2024年1月に開催された東京オートサロン2024の会場で、トヨタ会長豊田章男氏の化身(?)であるモリゾウ氏が行った「エンジン技術にもっと磨きをかけるプロジェクトを立ち上げる」というスピーチ。ここで改めて深掘りしてみる。
※本稿は2024年2月のものです
文/ベストカー編集部、写真/TOYOTA
初出:『ベストカー』2024年3月10日号
■ある意味「東京オートサロン一番の目玉」
1月の東京オートサロンで豊田章男トヨタ会長の化身(?)であるモリゾウ氏が「エンジン技術にもっと磨きをかけるプロジェクトを立ち上げる」と宣言。佐藤恒治社長をはじめとする経営メンバーも賛同し、プロジェクトは動き始めているという。
ベストカーとしては「よくぞ言ってくれました!」なのだが、なかにはBEV時代の到来を前に「正気か?」と批判する向きもあるかもしれないし、またぞろ脱炭素ランキング最下位などと揶揄される可能性もある。
それでも宣言した理由は何か? 専門家の皆さんに考察していただこう。
■モーター時代の新発想エンジン
今さらエンジン?と思う人もいるかもしれない。
2023年の世界BEV生産実績は1000万台だった。2035年のグローバル新車販売予測は1億1000万台と言われている。つまり本当に2035年までにICEを完全禁止にするなら、11倍のBEV販売を達成しなくてはならない。
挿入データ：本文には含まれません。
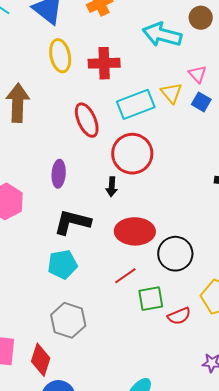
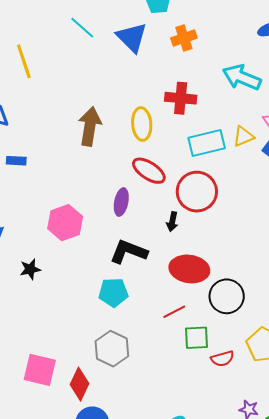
yellow ellipse: (60, 56) -> (142, 124), moved
yellow triangle: (171, 93) -> (243, 136), turned 40
red ellipse: (87, 120) -> (149, 171), moved, turned -40

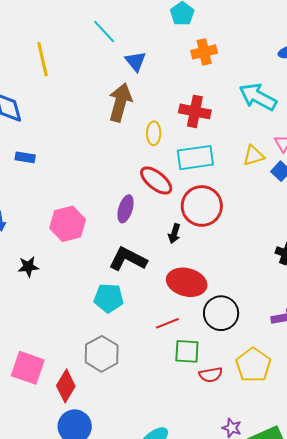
blue triangle: (132, 37) -> (136, 61), moved, size x0.7
yellow ellipse: (142, 124) -> (154, 133), size x0.7
brown arrow: (90, 126) -> (120, 102), moved
cyan rectangle: (207, 143) -> (195, 158), moved

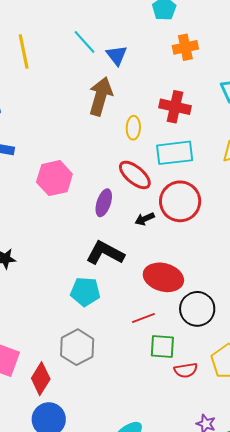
cyan line: (104, 31) -> (84, 42), moved
pink hexagon: (68, 224) -> (54, 178), moved
black arrow: (174, 234) -> (145, 219), moved, turned 48

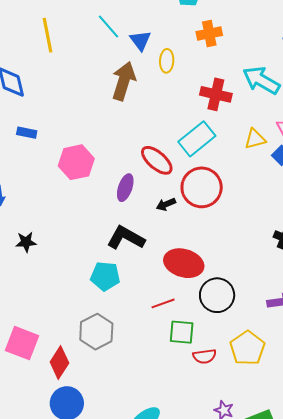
red cross: (175, 107) -> (216, 94), moved
yellow ellipse: (133, 128) -> (167, 61), moved
cyan rectangle: (175, 153) -> (197, 139), turned -33

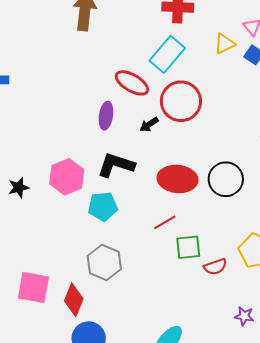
pink hexagon: (76, 162) -> (67, 177), moved
black circle: (217, 295) -> (226, 179), moved

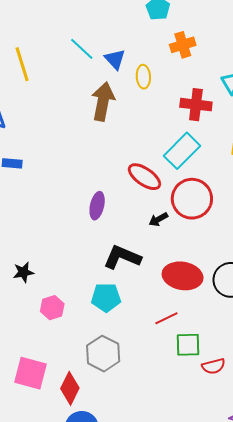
purple ellipse: (106, 116) -> (97, 206), moved
pink hexagon: (67, 177) -> (52, 308), moved, size x0.7

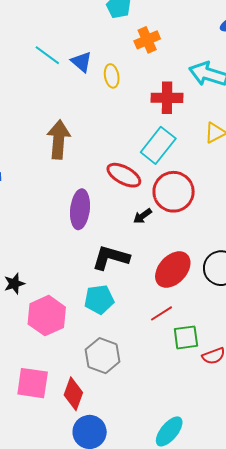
brown arrow: (103, 102) -> (59, 139), moved
purple ellipse: (97, 206) -> (80, 209), size x1.4
red ellipse: (183, 276) -> (173, 270), turned -51
pink hexagon: (52, 308) -> (47, 316), size x1.6

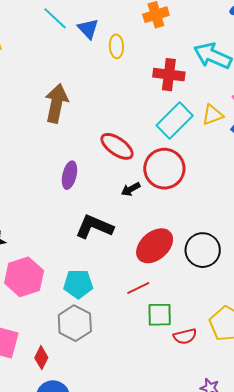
cyan rectangle: (158, 145) -> (175, 120), moved
purple ellipse: (80, 209) -> (69, 175), size x0.7
cyan pentagon: (99, 300) -> (78, 284), moved
red diamond: (73, 394) -> (41, 358), size x0.7

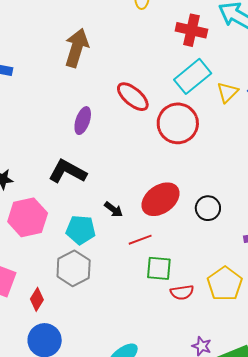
yellow triangle: (213, 115) -> (227, 92), moved, turned -30
black arrow: (131, 189) -> (114, 209), moved, turned -120
black L-shape: (94, 227) -> (67, 172), moved
black circle: (203, 250) -> (208, 208), size x0.7

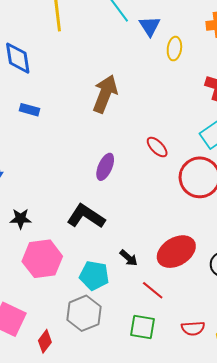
red ellipse: (133, 97) -> (157, 147), size x0.7
red line: (140, 240) -> (153, 290), turned 55
green square: (159, 268) -> (142, 327), moved
red semicircle: (182, 292) -> (193, 328), moved

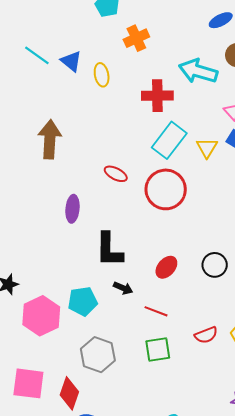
black L-shape: (86, 216) -> (109, 250), moved, turned -105
red ellipse: (176, 252) -> (166, 267), size x0.6
cyan pentagon: (94, 275) -> (83, 301), moved
red diamond: (45, 341) -> (69, 393), size x1.4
バッテリー資源や充電インフラの確保は間に合うのか。バッテリーとBEVの工場建設はどうなのか。オールBEVの時代には補助金はない。それで車両価格は庶民が買えるくらいまで下がるのか。
課題は山積みだ。BEVは今後も増加するだろうが、オールBEVは相当に難しい。ここ最近、多くの人は2035年のBEV普及上限は「おそらく30%程度だろう」と言い始めている。
筆者も同意である。それを前提で言えば、残り70%はなんらかの形でICEを搭載するのだが、それでもエンジンは要らないだろうか?
■ICEとモーターの関係が変化する
そうした予測を頭に置いて、豊田章男会長が、オートサロンで発表したトヨタのエンジン開発プロジェクトの意味を考えればその狙いはわかる。
BEV用も含めた次世代バッテリー計画について、現在トヨタはバイポーラ構造タイプを主軸にする予定だ。注目の全固体電池は、コスト高で当面フラッグシップ用だろう。大容量なので、充電器の能力も求められる。
しかし、一部突出した高価格モデルのために、普及価格のBEVでは性能が活かせない高額な充電器を大量に普及させるのは無理があり、それくらいなら普通の充電器をもっと増やしたほうがいい。
全固体電池のコストが普及価格のBEVに使えるくらい下がり、誰もが高出力充電器を使うようにならない限り、主力にはなりえない。だから今はバイポーラだ。
現在ニッケル水素と組み合わされているバイポーラ構造は今後、リン酸鉄リチウムイオンや三元系リチウムイオンと組み合わされ、価格や用途別にバッテリーマルチパスウェイを実現していく計画をトヨタはすでに発表している。
バイポーラは、瞬間的な電力の出し入れに強い。端的に言えばトルクとレスポンスに優れるのだ。
そうなると、これからのHEVやPHEVは、従来のICEとモーターの関係が主客転倒して、どんどんモーターリッチの方向へ向かうだろう。一例で言えばシリーズ型であるとか、低速は完全にモーター駆動で高速だけパラレルにエンジンを使う形である。
トヨタはTHSIIでHEVをリードしてきたが、従来のHEVに使われてきたダイナミックフォースエンジンはパワトレの主役用であり、モーター主役型システムに組み込むにはいろいろと過剰である。
次世代システムには低速から高速までの満遍ない性能は要らない。特定の回転数で効率よくパワーを発揮できるスイートスポットの狭いピーキーなもので構わない。エンジンに求める条件が変わってくるのだ。
例えばバルブスプリングを柔らかくするだけで馬力のロスが減る。コンロッドやクランクも回転上限を低く決めれば従来の強度は要らないから軽くできる。ブロックも同じだ。
代わりに特定回転に吸排気をチューニングし、そこで過給してトルクを上げる。そういうモーターリッチ時代の新発想のエンジンこそが今回発表されたプロジェクトになるはずである。